Drei Tugenden, die im Deutschen mit Demut, Milde und Langmut nur unzulänglich wiedergegeben werden können, stehen im Vordergrund. Die "Demut" ist die Grundhaltung des Sich-niedrig-Wissens vor Gott. Dies soll sich auswirken in der Hochschätzung der anderen, der Überwindung der Selbstsucht (vgl. Phil 2,3) und in gegenseitiger Bereitschaft zum Dienen (vgl. 1 Petr 5,5). Es ist nicht zufällig, daß unser deutsches Wort Demut etwas zu tun hat mit "Dien-Mut". Mit Unterwürfigkeit hingegen, die sich nur an die Mächtigeren anpaßt, hat dies nichts zu tun. Demut verbindet sich mit Milde und Sanftmut. Bei Paulus (vgl. 1 Kor 4,21; 2 Kor 10,1; Gal 6,1) und in der Folgezeit (Tit 3,2; 2 Tim 2,25; 1 Petr 3,15f.) erscheint die Milde besonders im Umgang mit uneinsichtigen Brüdern und widerstrebenden Gegnern. Den Christen erkennt man an dieser Tugend. Dabei schließt sich hier sehr eng die Langmut an. Im Neuen Testament ist viel von der Langmut Gottes die Rede (vgl. Röm 2,4; 9,22; 1 Tim 1,16; 1 Petr 3,20; 2 Petr 2,10). Das geduldige Zuwarten, das den vielleicht sogar berechtigten eigenen Zorn unterdrückt, verlangt eine "Großmut", für die in der Bibel Gott das Vorbild ist. Nachsicht und Geduld mit den Menschen ist die Folge (vgl. 2 Kor 6,6; Gal 5,22; Kol 3,12; 2 Tim 4,2).

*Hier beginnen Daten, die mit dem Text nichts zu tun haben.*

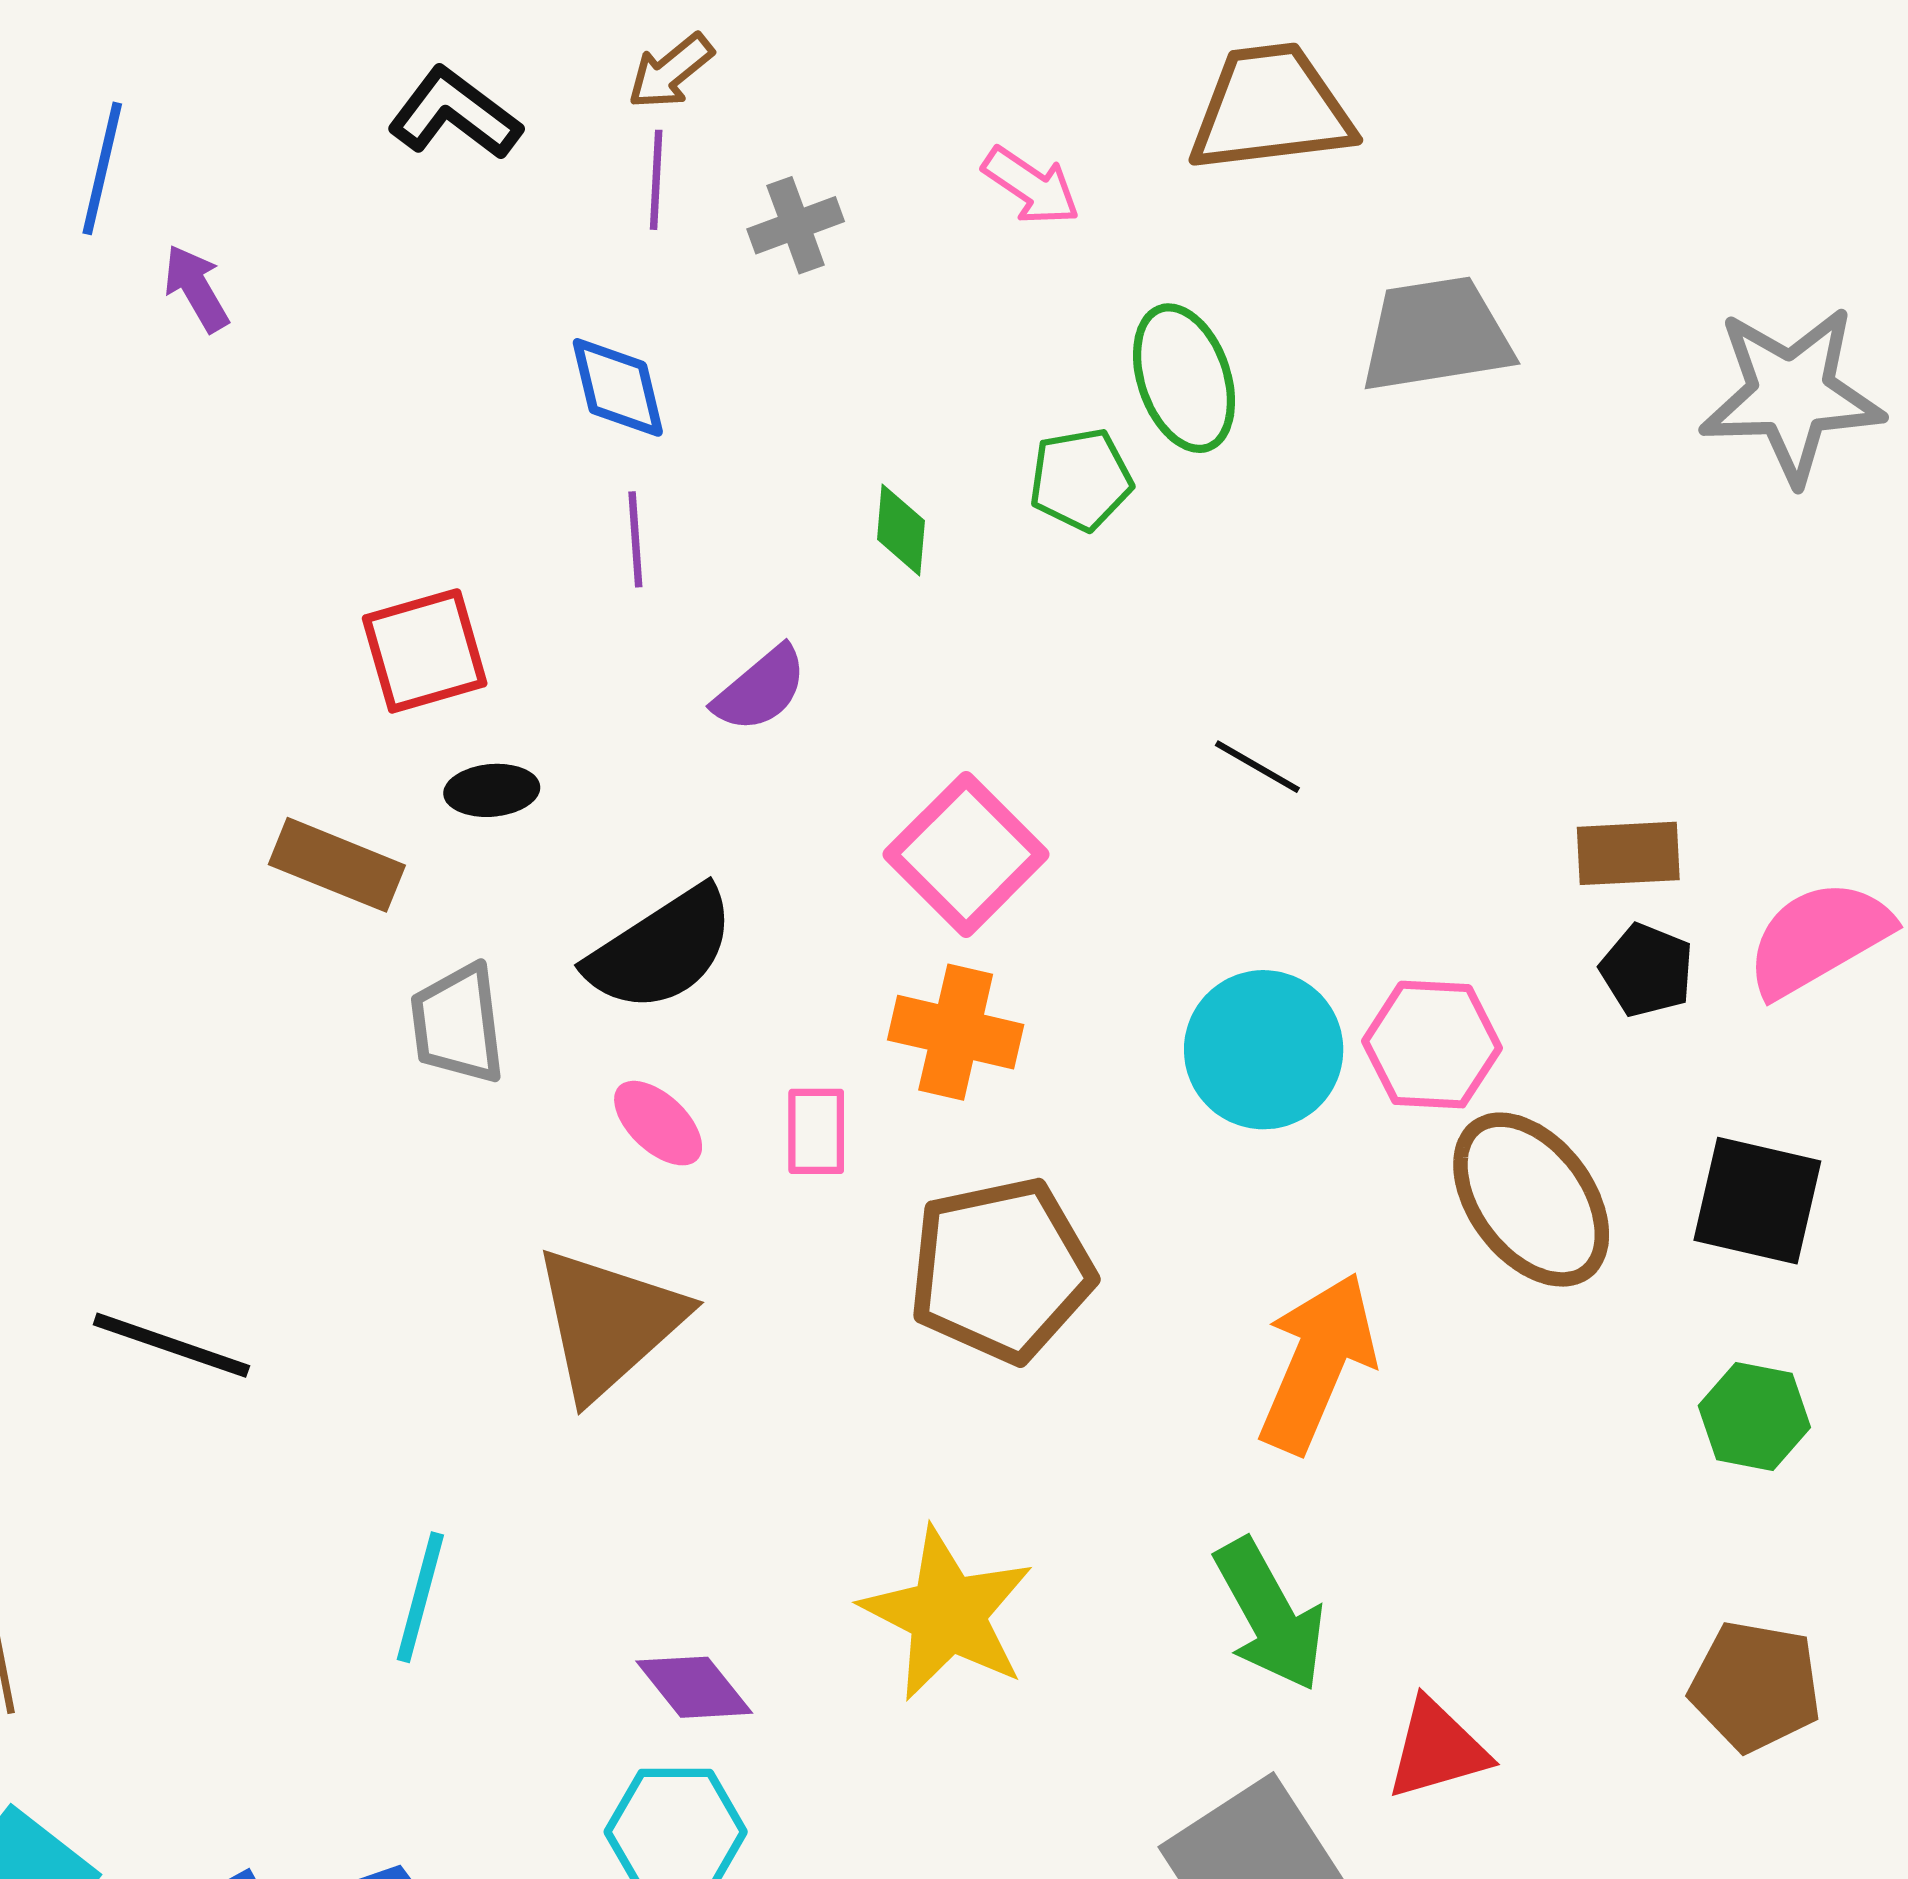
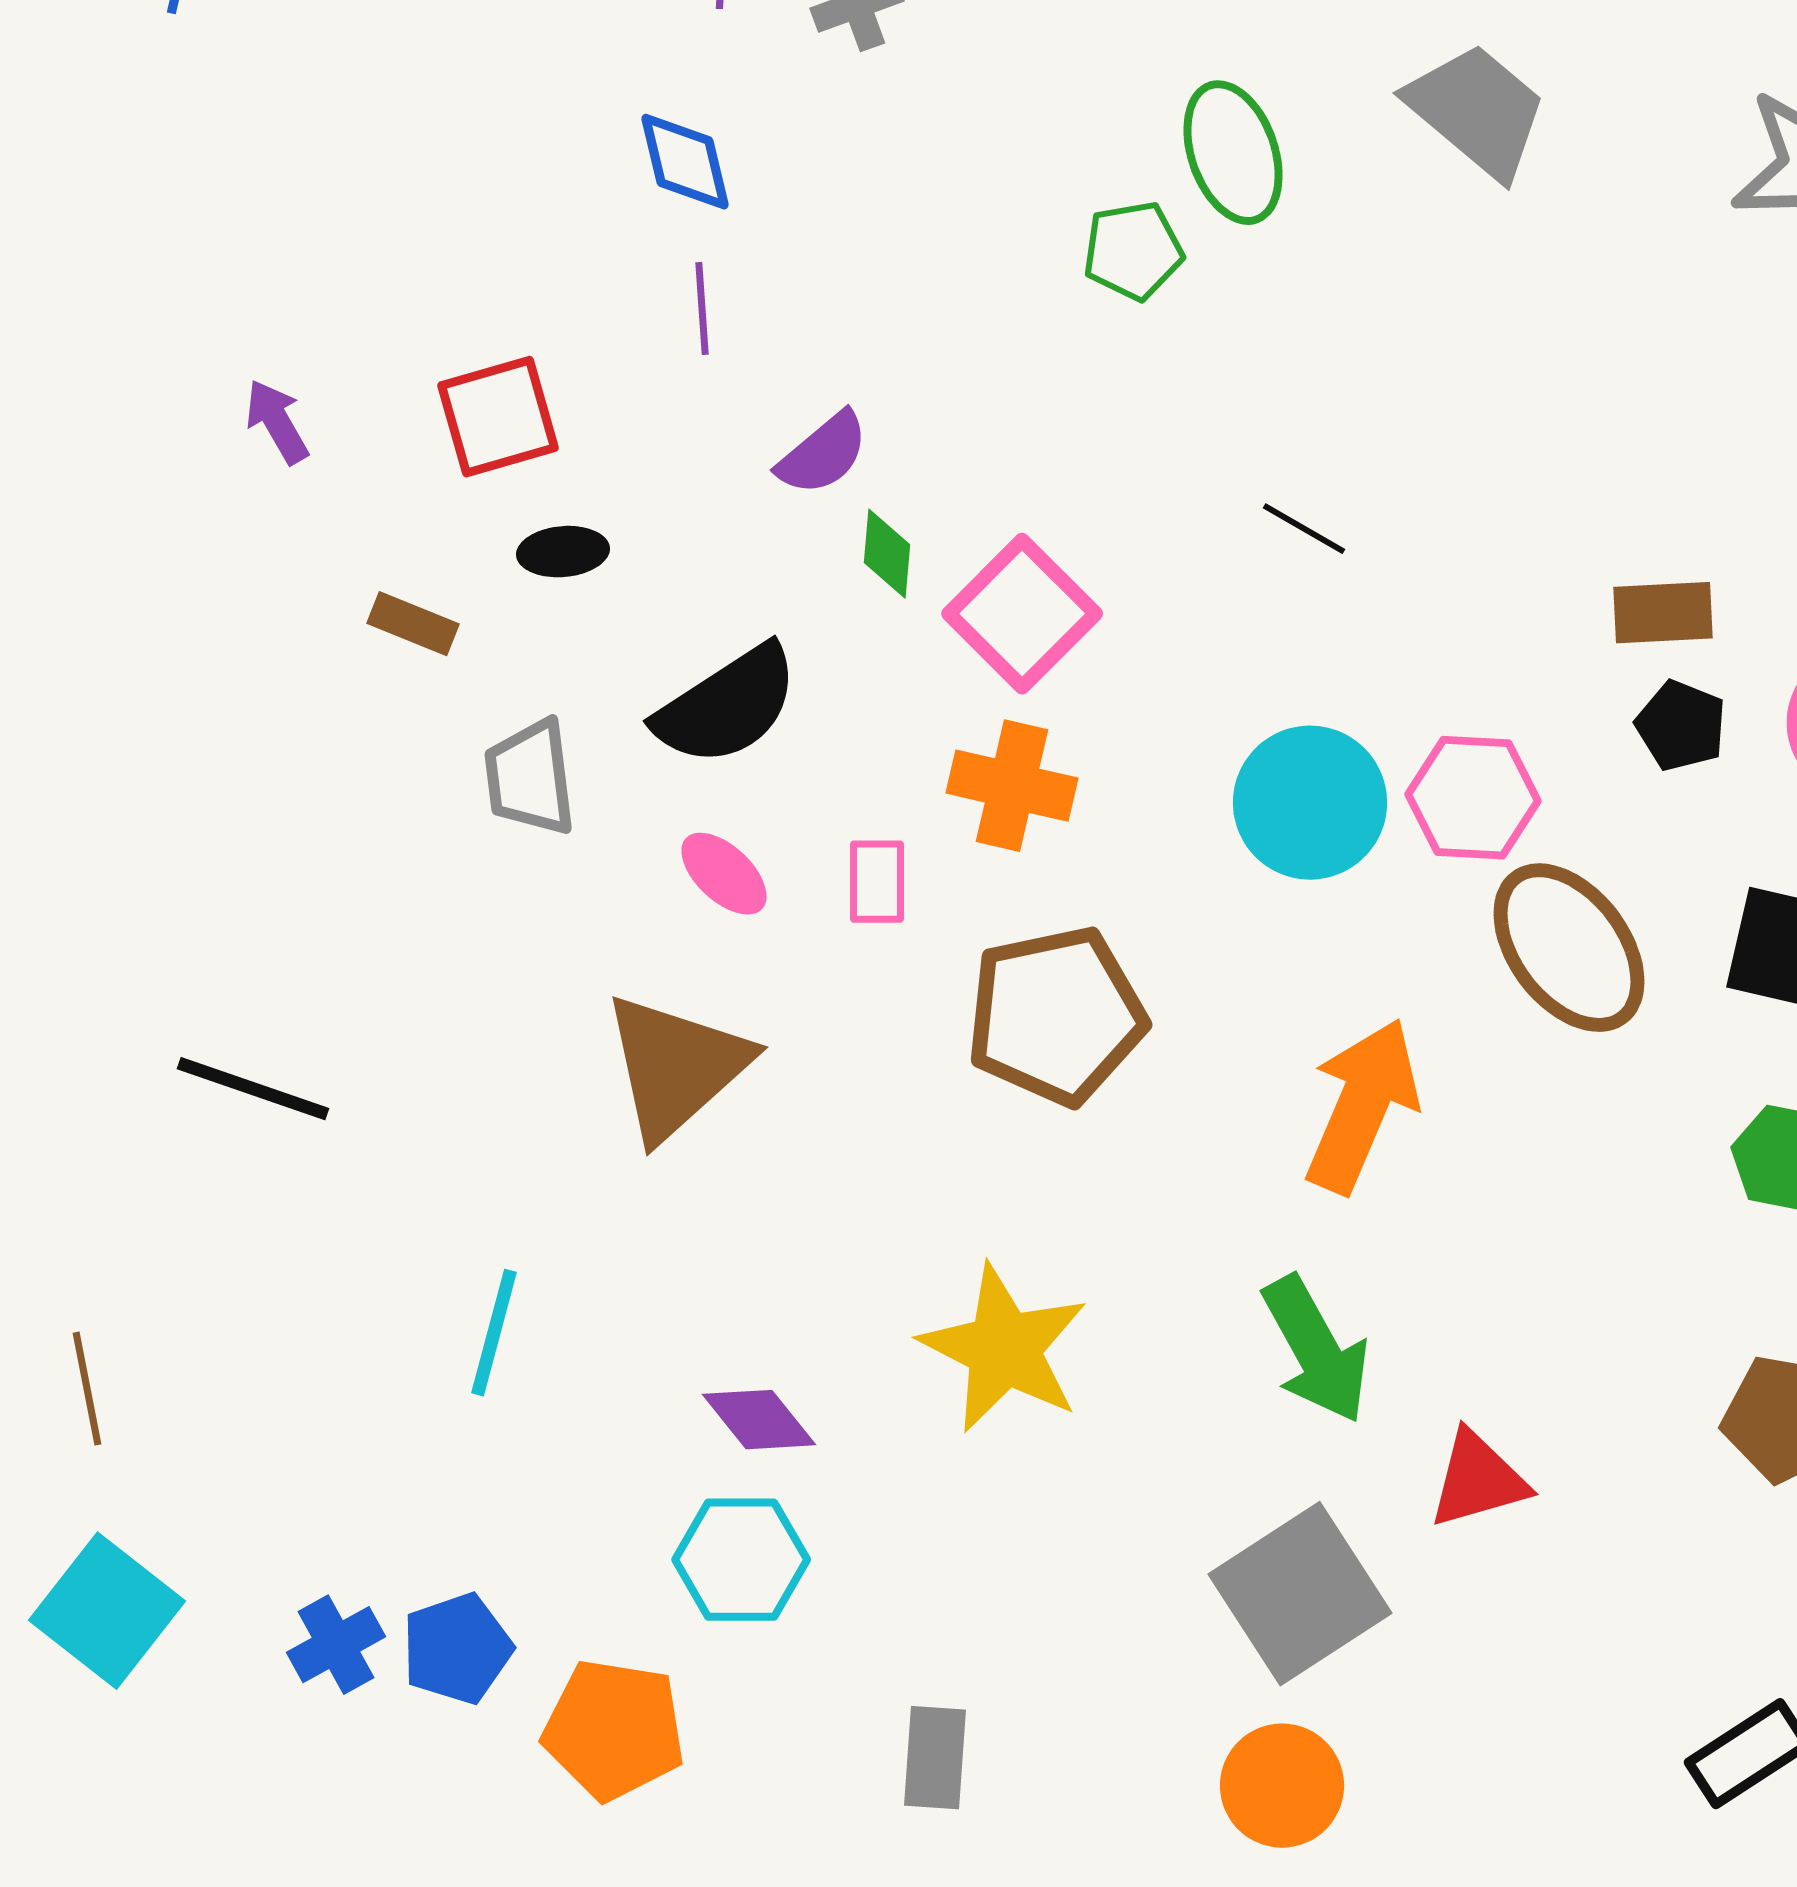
purple arrow: (196, 288) -> (277, 422), moved
gray trapezoid: (1436, 335) -> (1477, 111), turned 49
green diamond: (901, 530) -> (887, 554), moved
brown rectangle: (337, 865) -> (413, 624), size x0.7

Dies sind für den Epheser-Brief nicht nur moralische Appelle, sondern sie erwachsen aus der Berufung zu einem christlichen Leben. So übernimmt der Verfasser auch die Mahnung aus der christlichen Tradition (vgl. Kol 3,13), "einander in Liebe zu ertragen". Die Liebe ist der tragende Grund für alle christlichen Tugenden (vgl. Gal 5,14.22; 1 Kor 13). Dies setzt voraus, daß es unter Christen durchaus schwer erträgliche Verhältnisse und auch Personen gibt. Einander in Liebe ertragen ist Erweis des Geistes (vgl. Gal 6,1f). Diese "Einheit des Geistes" ist nicht bloß eine Gemeinsamkeit der Besinnung oder menschliche Eintracht. Weil alle an dem einen Geist Anteil haben, der den einen Leib Christi durchwaltet, darum können und sollen wir die uns geschenkte Einheit bewahren.

Die folgenden Ausführungen hämmern den Gedanken der Einheit mit großem Nachdruck ein: ein Leib und ein Geist, eine gemeinsame Hoffnung, ein Herr, ein Glaube, eine Taufe, ein Gott und Vater aller, "der über allem und durch alles und in allem ist" (4,4ff.) Der von Gott geschenkte Friede soll alle untereinander zusammenschließen. Er kann nur entstehen, wenn wir aufhören, auf uns selber zu blicken. Solange die Menschen nur sich selber im Auge haben, werden sie immer neue Kränkungen und Verwundungen finden, immer neue Probleme, die noch nicht ausgeräumt sind. Darum wird es auch keine Einheit der Kirche geben ohne stetige Umkehr zu Gott und seinem Willen. Sie allein kann die Wunde der Spaltungen heilen.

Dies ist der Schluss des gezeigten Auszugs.